Call for new debate on OP poisoning

Farmers who claim to be suffering health problems caused by exposure to organophosphate sheep dips are pressing the government to reopen a debate on the issue.



Paul Wright from Skipton, north Yorkshire, has been suffering from acute psychological and neurological problems for more than 30 years following exposure to sheep dip.


He said it was like “hitting a brick wall” every time an approach was made to Whitehall in an effort to achieve official recognition of the OP poisoning issue.


“There are hundreds of us whose lives have been ruined by exposure to OP dips,” he claimed.


“We aren’t going to let this drop and will continue to fight to get recognition,” said Mr Wright.


Minister Jim Paice has recently pledged support for victims of OP poisoning but sufferers have demanded an admission from the government over approving the use of OP dips without adequate health warnings.


The Health Protection Agency is currently reviewing literature covering the use of OP compounds but campaigners who want to see a total ban said “words of warning” will not safeguard users.


It is also understood that new information to help the cause of OP campaigners may soon come to light through a request made in the House of Lords under the Freedom of Information Act.


“We need a figurehead to bring the real horror of OP poisoning into the public spotlight. It’s probably the cost of the compensation bill that’s scaring the government.

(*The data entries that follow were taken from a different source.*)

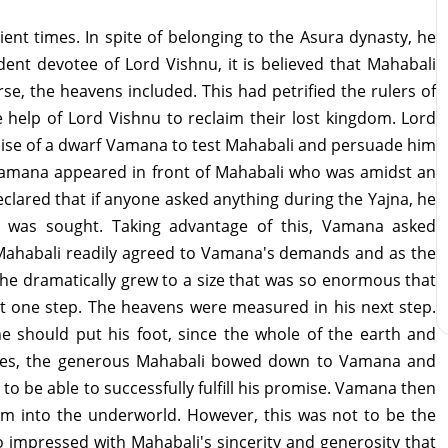
ent times. In spite of belonging to the Asura dynasty, he
ent devotee of Lord Vishnu, it is believed that Mahabali
e, the heavens included. This had petrified the rulers of
help of Lord Vishnu to reclaim their lost kingdom. Lord
uise of a dwarf Vamana to test Mahabali and persuade him
 Vamana appeared in front of Mahabali who was amidst an
lared that if anyone asked anything during the Yajna, he
r was sought. Taking advantage of this, Vamana asked
. Mahabali readily agreed to Vamana's demands and as the
 he dramatically grew to a size that was so enormous that
st one step. The heavens were measured in his next step.
should put his foot, since the whole of the earth and
ides, the generous Mahabali bowed down to Vamana and
 to be able to successfully fulfill his promise. Vamana then
im into the underworld. However, this was not to be the
 impressed with Mahabali's sincerity and generosity that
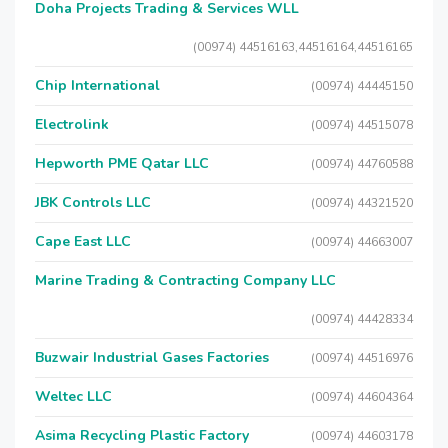
Doha Projects Trading & Services WLL
(00974) 44516163,44516164,44516165
Chip International
(00974) 44445150
Electrolink
(00974) 44515078
Hepworth PME Qatar LLC
(00974) 44760588
JBK Controls LLC
(00974) 44321520
Cape East LLC
(00974) 44663007
Marine Trading & Contracting Company LLC
(00974) 44428334
Buzwair Industrial Gases Factories
(00974) 44516976
Weltec LLC
(00974) 44604364
Asima Recycling Plastic Factory
(00974) 44603178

“They haven’t got the guts to admit these products should never have been approved for use.”


A statement from the NFU said that “organophosphate dips can be dangerous chemicals if not used correctly or safely”.

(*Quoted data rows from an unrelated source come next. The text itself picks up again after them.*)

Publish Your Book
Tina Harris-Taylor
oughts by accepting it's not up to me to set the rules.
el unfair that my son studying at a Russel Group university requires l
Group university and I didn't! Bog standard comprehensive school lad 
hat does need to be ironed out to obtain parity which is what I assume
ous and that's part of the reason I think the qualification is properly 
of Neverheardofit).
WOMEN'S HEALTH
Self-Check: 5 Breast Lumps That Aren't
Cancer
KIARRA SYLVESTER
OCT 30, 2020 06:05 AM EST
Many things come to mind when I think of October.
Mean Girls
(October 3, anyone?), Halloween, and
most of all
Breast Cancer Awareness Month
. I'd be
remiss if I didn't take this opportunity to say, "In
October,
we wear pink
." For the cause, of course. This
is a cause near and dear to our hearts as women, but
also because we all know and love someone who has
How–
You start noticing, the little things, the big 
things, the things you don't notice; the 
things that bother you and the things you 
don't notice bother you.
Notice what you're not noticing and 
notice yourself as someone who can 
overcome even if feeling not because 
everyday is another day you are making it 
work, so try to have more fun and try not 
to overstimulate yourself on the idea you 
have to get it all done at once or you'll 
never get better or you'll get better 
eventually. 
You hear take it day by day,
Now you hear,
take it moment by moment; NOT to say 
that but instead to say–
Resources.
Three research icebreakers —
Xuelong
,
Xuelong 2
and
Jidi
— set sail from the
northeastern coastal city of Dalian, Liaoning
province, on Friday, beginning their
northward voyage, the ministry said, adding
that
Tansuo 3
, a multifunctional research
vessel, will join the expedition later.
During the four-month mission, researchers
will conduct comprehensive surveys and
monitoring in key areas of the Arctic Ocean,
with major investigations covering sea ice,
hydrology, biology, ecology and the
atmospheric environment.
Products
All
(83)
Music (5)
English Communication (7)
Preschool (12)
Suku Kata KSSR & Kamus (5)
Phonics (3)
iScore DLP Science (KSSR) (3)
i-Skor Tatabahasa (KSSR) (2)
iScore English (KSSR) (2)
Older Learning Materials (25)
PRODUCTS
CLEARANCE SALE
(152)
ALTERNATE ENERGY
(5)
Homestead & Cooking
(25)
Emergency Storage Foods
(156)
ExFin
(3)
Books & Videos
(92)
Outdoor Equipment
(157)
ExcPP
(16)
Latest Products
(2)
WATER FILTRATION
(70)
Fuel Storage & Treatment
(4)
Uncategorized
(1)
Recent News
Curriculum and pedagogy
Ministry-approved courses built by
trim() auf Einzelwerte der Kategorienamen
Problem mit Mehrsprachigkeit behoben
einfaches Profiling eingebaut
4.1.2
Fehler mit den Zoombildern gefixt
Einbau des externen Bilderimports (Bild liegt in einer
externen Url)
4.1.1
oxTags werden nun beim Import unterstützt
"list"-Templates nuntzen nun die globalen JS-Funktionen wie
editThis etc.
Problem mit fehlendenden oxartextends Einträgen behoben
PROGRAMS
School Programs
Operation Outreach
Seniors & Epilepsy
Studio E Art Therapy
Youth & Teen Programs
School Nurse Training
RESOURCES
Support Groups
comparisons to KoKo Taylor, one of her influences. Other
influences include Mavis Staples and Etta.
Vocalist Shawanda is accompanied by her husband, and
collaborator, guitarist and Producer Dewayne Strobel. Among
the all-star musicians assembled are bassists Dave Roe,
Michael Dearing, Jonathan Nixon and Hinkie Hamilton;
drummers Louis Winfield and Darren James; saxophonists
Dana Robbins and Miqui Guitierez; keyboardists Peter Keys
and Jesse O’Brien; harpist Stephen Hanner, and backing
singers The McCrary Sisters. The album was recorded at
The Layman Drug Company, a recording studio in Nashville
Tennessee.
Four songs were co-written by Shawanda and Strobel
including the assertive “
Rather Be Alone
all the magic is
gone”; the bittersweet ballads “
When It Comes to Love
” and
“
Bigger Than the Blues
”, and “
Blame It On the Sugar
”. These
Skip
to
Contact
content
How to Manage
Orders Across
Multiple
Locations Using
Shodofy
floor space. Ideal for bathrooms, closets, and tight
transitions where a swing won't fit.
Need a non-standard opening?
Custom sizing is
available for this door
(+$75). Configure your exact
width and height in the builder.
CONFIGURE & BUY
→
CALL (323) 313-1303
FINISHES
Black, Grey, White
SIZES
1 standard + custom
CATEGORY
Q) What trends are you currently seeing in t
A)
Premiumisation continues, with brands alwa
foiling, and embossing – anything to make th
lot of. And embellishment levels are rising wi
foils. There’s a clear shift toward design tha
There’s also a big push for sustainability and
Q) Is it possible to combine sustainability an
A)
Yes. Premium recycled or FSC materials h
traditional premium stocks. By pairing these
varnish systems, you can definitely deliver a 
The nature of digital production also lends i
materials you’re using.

But the union added that protecting the health and welfare of the national sheep flock was also a priority and organophosphate dips were currently the best veterinary product to control and prevent infestation.


“If the conditions of the product licence and the manufacturers’ guidelines are adhered to during dipping, we are satisfied that the inherent risk can be minimised. If scientific evidence shows there is a remaining risk with OP products, even when the product licence and manufacturers’ guidelines are adhered to, we would need to revisit the use of OPs in controlling ectoparasitic diseases.”